Because they regulate small mammal populations, mast seed crops have the potential to exert strong indirect effects on songbird populations. When more small mammals are present, nest predation rates increase, resulting in decreases in both nest productivity and the recruitment of breeding adults. White-footed mice and eastern chipmunks attack eggs within nests of ground-nesting and shrub-nesting birds. Our long-term monitoring data indicate that fledging success of veeries, red-eyed vireos, and woodthrushes is poor in years of high mouse abundance and good in years of low mouse abundance. Our expectation, therefore, was that population density of vulnerable songbirds would be inversely correlated with prior year's mouse density and with acorn production two years previously. In fact, we found that veery and woodthrush abundance was strongly reduced following a summer of abundant mice, but that these birds also were scarce following a summer of low mouse abundance. Only following intermediate mouse years did these birds thrive.

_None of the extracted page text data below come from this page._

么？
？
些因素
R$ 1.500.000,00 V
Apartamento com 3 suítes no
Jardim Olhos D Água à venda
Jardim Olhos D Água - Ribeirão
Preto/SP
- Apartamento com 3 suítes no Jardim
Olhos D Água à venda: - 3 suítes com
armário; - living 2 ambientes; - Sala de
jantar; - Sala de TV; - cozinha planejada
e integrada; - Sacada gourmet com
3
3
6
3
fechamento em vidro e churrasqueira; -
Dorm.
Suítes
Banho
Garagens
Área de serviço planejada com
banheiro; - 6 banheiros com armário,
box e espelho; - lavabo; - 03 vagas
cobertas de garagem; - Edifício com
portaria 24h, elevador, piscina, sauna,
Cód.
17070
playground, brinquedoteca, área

We are currently testing the hypothesis that low bird abundance following rodent population crashes was caused by aerial predators increasing their attack rates on fledgling and/or adult birds in the year of a rodent crash. Christmas Bird Count data for Sharp-shinned and Cooper's hawks demonstrate a positive correlation between rodent abundance and accipiter abundance the next year, supporting this hypothesis. Songbird predation by accipiters when rodents are scarce, in combination with high nest predation by mice and chipmunks when these rodents are abundant, may explain the unimodal relationship. Nonlinear relationships between predator and prey abundance and indirect interactions appear to characterize this system.

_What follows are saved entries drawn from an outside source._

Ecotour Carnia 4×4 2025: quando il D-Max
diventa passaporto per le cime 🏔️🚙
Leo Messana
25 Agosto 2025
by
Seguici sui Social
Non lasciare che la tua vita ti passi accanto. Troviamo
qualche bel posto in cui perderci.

Not only do tree seeds have an important bottom-up effect on mice, but also mice have strong top-down effects on seed survival and seedling establishment. Previous studies conducted in old fields adjacent to deciduous forest showed that the survival of experimentally introduced seeds was strongly negatively correlated with mouse abundance.
More recently, we (Schnurr et al. 2004) have assessed whether temporal and spatial variation in mouse abundance affects seed survival and subsequent seedling establishment. We found that the distribution and activity of a guild of small mammals was predictable on the basis of the distribution of canopy trees in neighborhoods (ca 100-200 m2 areas) that represent both individual adult tree canopies and small-mammal home ranges. Granivorous small mammals distribution, in turn, was a good predictor of the intensity of predation on experimentally introduced seeds.
Neighborhoods in which seed predation was lowest were characterized by the highest natural rates of seedling recruitment. If the seedling recruitment signal persists into the sapling and adult tree stages, then canopy trees would appear to be influencing their own neighborhood-specific population dynamics indirectly via their impacts on seed predators.